• A farmer picking up cotton bolls

    A child picks cotton in Uzbekistan, photograph, from the Environmental Justice Foundation

    In Uzbekistan children and adults are forced to work in the cotton fields.

    With the exception of gold, cotton is produced in more countries with child or forced labour than any other commodity in the global supply chain. Cotton is often picked by children who have been trafficked and denied basic human rights.

  • A farmer using a tool in a crop field

    A farmer in Senegal sprays a cotton field, photograph, courtesy of PAN UK

    Cotton is known as a “dirty crop” because of the widespread use of pesticides in its cultivation. Pesticide misuse leads to soil contamination and causes thousands of deaths and hospitalisations each year amongst cotton farmers.

    The use of GM crops has led to a decrease in biodiversity and farmers are oppressed by large seed manufacturers. In some cases they are prevented from re-using seeds from good harvests.

  • The Aral Sea in 1989 and 2008, satellite photographs, from NASA’s Earth Observatory

    The Aral Sea was once the world’s fourth largest lake, however the rivers that flowed into it have been diverted to boost cotton production. The sea has shrunk to a fraction of its former size. A desert of salty sand remains, and fishing and tourism industries have been devastated. Ban Ki-Moon, UN Secretary General, described this as “one of the worst environmental disasters of the world”.

    Environmentally damaging and unsustainable farming techniques are common in modern cotton cultivation.

  • A graphic about fluctuation in Cotton Prices

    Cotton Price Index shows Cotlook A Index (of prices quoted in US cents per lb) from Cotlook Ltd.

    Fluctuation in prices mean farmers cannot rely on a secure price for their crop, so long-term financial planning is difficult. African and Indian cotton farmers struggle to compete with subsidised cotton from the US and China.

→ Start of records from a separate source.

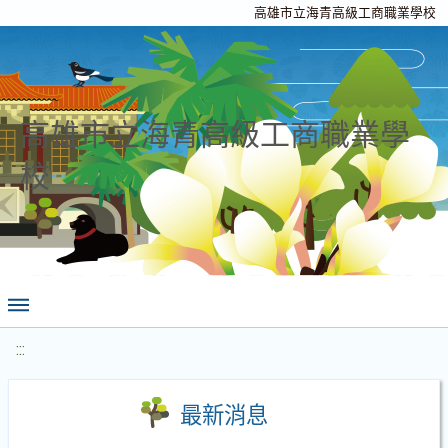
高雄市立海青高級工商職業學校
高雄市立海青高級工商職業學
校
:::
最新消息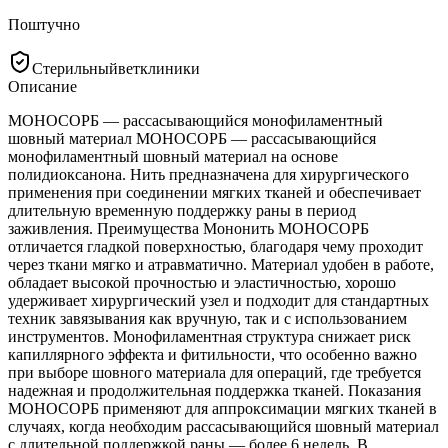
Поштучно
Стерильный
ветклиники
Описание
МОНОСОРБ — рассасывающийся монофиламентный
шовный материал МОНОСОРБ — рассасывающийся
монофиламентный шовный материал на основе
полидиоксанона. Нить предназначена для хирургического
применения при соединении мягких тканей и обеспечивает
длительную временную поддержку раны в период
заживления. Преимущества Мононить МОНОСОРБ
отличается гладкой поверхностью, благодаря чему проходит
через ткани мягко и атравматично. Материал удобен в работе,
обладает высокой прочностью и эластичностью, хорошо
удерживает хирургический узел и подходит для стандартных
техник завязывания как вручную, так и с использованием
инструментов. Монофиламентная структура снижает риск
капиллярного эффекта и фитильности, что особенно важно
при выборе шовного материала для операций, где требуется
надежная и продолжительная поддержка тканей. Показания
МОНОСОРБ применяют для аппроксимации мягких тканей в
случаях, когда необходим рассасывающийся шовный материал
с длительной поддержкой раны — более 6 недель. В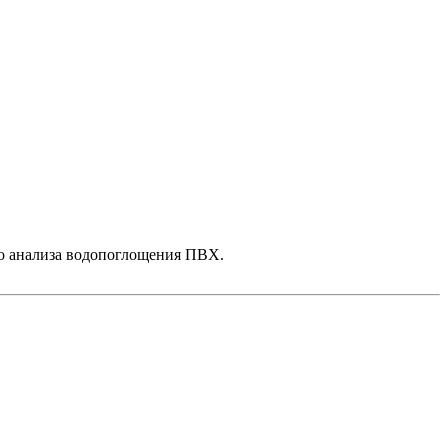
го анализа водопоглощения ПВХ.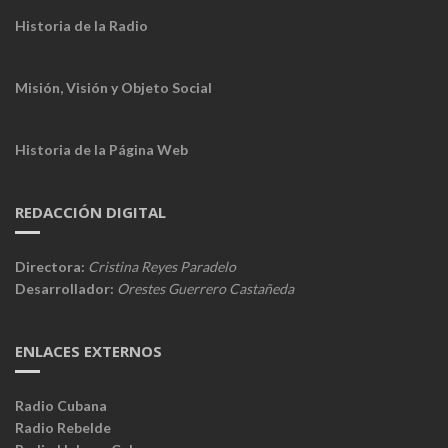
Historia de la Radio
Misión, Visión y Objeto Social
Historia de la Página Web
REDACCIÓN DIGITAL
Directora:
Cristina Reyes Paradelo
Desarrollador:
Orestes Guerrero Castañeda
ENLACES EXTERNOS
Radio Cubana
Radio Rebelde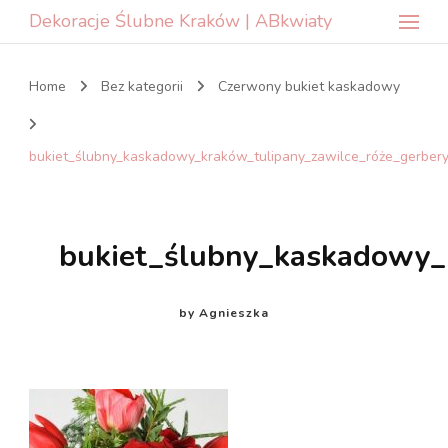
Dekoracje Ślubne Kraków | ABkwiaty
Home
Bez kategorii
Czerwony bukiet kaskadowy
bukiet_ślubny_kaskadowy_kraków_tulipany_zawilce_róże_gerber
bukiet_ślubny_kaskadowy_
by
Agnieszka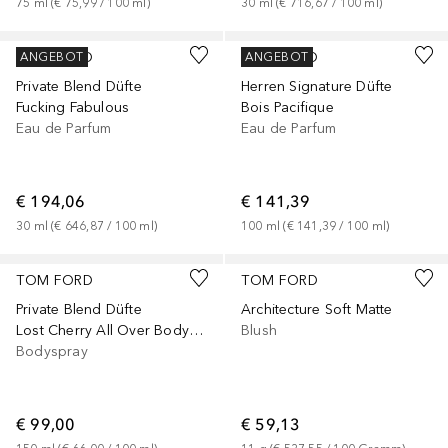
75
ml
 (
€ 75,99
 / 
100
ml
)
30
ml
 (
€ 716,67
 / 
100
ml
)
TOM FORD
TOM FORD
ANGEBOT
ANGEBOT
Private Blend Düfte
Herren Signature Düfte
Fucking Fabulous
Bois Pacifique
Eau de Parfum
Eau de Parfum
€ 194,06
€ 141,39
30
ml
 (
€ 646,87
 / 
100
ml
)
100
ml
 (
€ 141,39
 / 
100
ml
)
+
1
TOM FORD
TOM FORD
Private Blend Düfte
Architecture Soft Matte
Lost Cherry All Over Body Spray
Blush
Bodyspray
€ 99,00
€ 59,13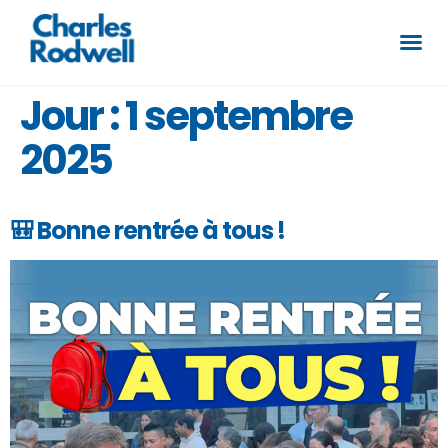
Jour :
1 septembre
2025
🎒 Bonne rentrée à tous !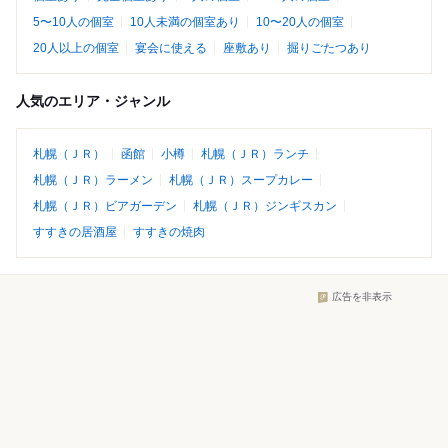
5〜10人の個室
10人未満の個室あり
10〜20人の個室
20人以上の個室
宴会に使える
座敷あり
掘りごたつあり
人気のエリア・ジャンル
札幌（ＪＲ）
函館
小樽
札幌（ＪＲ）ランチ
札幌（ＪＲ）ラーメン
札幌（ＪＲ）スープカレー
札幌（ＪＲ）ビアガーデン
札幌（ＪＲ）ジンギスカン
すすきの居酒屋
すすきの焼肉
広告を非表示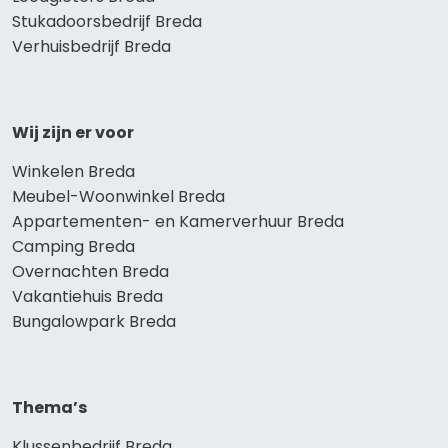
Stukadoorsbedrijf Breda
Verhuisbedrijf Breda
Wij zijn er voor
Winkelen Breda
Meubel-Woonwinkel Breda
Appartementen- en Kamerverhuur Breda
Camping Breda
Overnachten Breda
Vakantiehuis Breda
Bungalowpark Breda
Thema’s
Klussenbedrijf Breda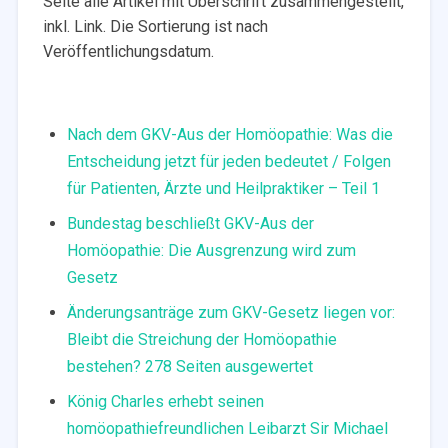
Seite alle Artikel mit Überschrift zusammengestellt,
inkl. Link. Die Sortierung ist nach
Veröffentlichungsdatum.
Nach dem GKV-Aus der Homöopathie: Was die
Entscheidung jetzt für jeden bedeutet / Folgen
für Patienten, Ärzte und Heilpraktiker – Teil 1
Bundestag beschließt GKV-Aus der
Homöopathie: Die Ausgrenzung wird zum
Gesetz
Änderungsanträge zum GKV-Gesetz liegen vor:
Bleibt die Streichung der Homöopathie
bestehen? 278 Seiten ausgewertet
König Charles erhebt seinen
homöopathiefreundlichen Leibarzt Sir Michael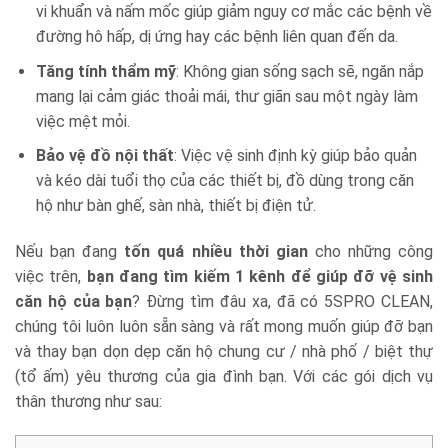
vi khuẩn và nấm mốc giúp giảm nguy cơ mắc các bệnh về
đường hô hấp, dị ứng hay các bệnh liên quan đến da.
Tăng tính thẩm mỹ
: Không gian sống sạch sẽ, ngăn nắp
mang lại cảm giác thoải mái, thư giãn sau một ngày làm
việc mệt mỏi.
Bảo vệ đồ nội thất
: Việc vệ sinh định kỳ giúp bảo quản
và kéo dài tuổi thọ của các thiết bị, đồ dùng trong căn
hộ như bàn ghế, sàn nhà, thiết bị điện tử.
Nếu bạn đang
tốn quá nhiều thời gian
cho những công
việc trên,
bạn đang tìm kiếm 1 kênh để giúp đỡ vệ sinh
căn hộ của bạn
? Đừng tìm đâu xa, đã có 5SPRO CLEAN,
chúng tôi luôn luôn sẵn sàng và rất mong muốn giúp đỡ bạn
và thay bạn dọn dẹp căn hộ chung cư / nhà phố / biệt thự
(tổ ấm) yêu thương của gia đình bạn. Với các gói dịch vụ
thân thương như sau: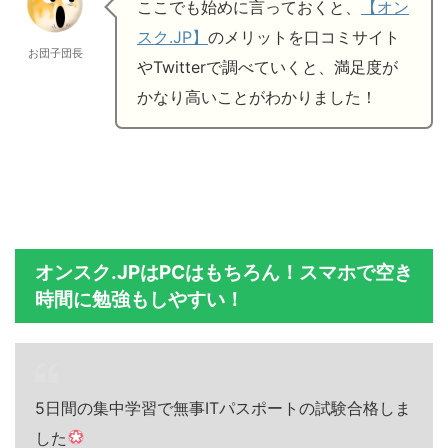
ここでも始めに言っておくと、
【オン
スク.JP】
のメリットを口コミサイト
お団子団長
やTwitterで調べていくと、満足度が
かなり高いことがわかりました！
オンスク.JPはPCはもちろん！スマホで空き
時間に勉強もしやすい！
5日間の集中学習で無事ITパスポートの試験合格しま
した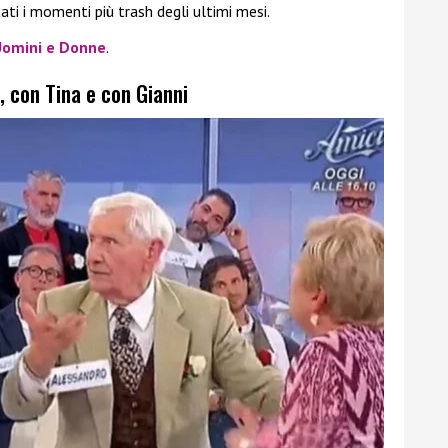
ti i momenti più trash degli ultimi mesi.
Uomini e Donne
.
, con Tina e con Gianni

    The cotton farmer rarely receives a fair share of what the consumer pays. In some cases the price farmers receive for their cotton crop does not even cover the cost of its production. Cotton prices are too low for many cotton farmers to keep their children in school, buy food or pay for healthcare.

  • A white woman tremples a black woman underfoot while looking at a stylized cotton boll with a crown

    ‘Cotton is King’, illustration, 2012, Simon Dwyer

    A fashion lover kneels on a cotton slave whilst worshipping cotton. Cheap, disposable fashion is popular and readily available on our high streets, yet sweat shop practices are widespread in Asian factories where the garments are made. Dirt cheap garments allow western consumers to live off the backs of the unimaginably poor.

Cotton is the most important natural fibre used in the textile industry worldwide today. It accounts for about 40 per cent of global textile production. It is important because it is sustainable. It has been used for thousands of years. Cotton is the largest non-food crop in the world. It is grown in more than one hundred countries. Over one in seven people worldwide are employed at some point in the cotton market, from growing the crop to selling the cotton garments. It is known as White Gold, and its value cannot be ignored.

The dark side

Whereas many of the historic injustices in the cotton industry in Scotland were eradicated, this has not been the case in the cotton supply chain. White Gold has a dark side. Cotton is still a crop associated with slavery. A significant number of cotton pickers are children who miss school to pick the cotton and who are forced to work long hours every day. Forced labour and debt bondage are still present in the world’s cotton fields. Working conditions outlawed in the UK are now found in the sweat shops of Asian garment factories, where some workers have little choice but to work up to eighty hours a week in unsafe conditions earning wages that do not cover the cost of living. The problems have not been eradicated, they have moved elsewhere.

Although cotton is important on world commodity markets, cotton farmers have not seen the price of cotton rise over recent decades. The decline in cotton prices in real terms has been accelerated by the payment of subsidies by rich cotton producing countries in Europe and the US, protecting their own cotton producers at the expense of poor farmers in poor countries. Large monopolizing seed companies pursuing profits control the sale of cotton seeds and prevent farmers from saving seeds, a process they relied on in the past. In India hundreds of cotton farmers have committed suicide in recent years. Their situation became desperate as they were unable to pay debts to pesticide suppliers.


The problems are not just social and economic, there are environmental problems too. The cotton plant is vulnerable to pests and so large amounts of pesticides are used in its cultivation. These damaging pesticides, banned in Europe, contaminate not just the cotton fields but also the surrounding area, polluting local rivers and water supplies. Cotton is a demanding crop. It needs plentiful supplies of water and nutrients. Care needs to be taken to ensure these are replaced after the cotton has been harvested. The cost of the water footprint of worldwide cotton consumption is paid far away from those who wear the garments.

A thread of unfairness still runs through the industry. Practices long since considered unacceptable in the UK are prevalent in the cotton supply chain.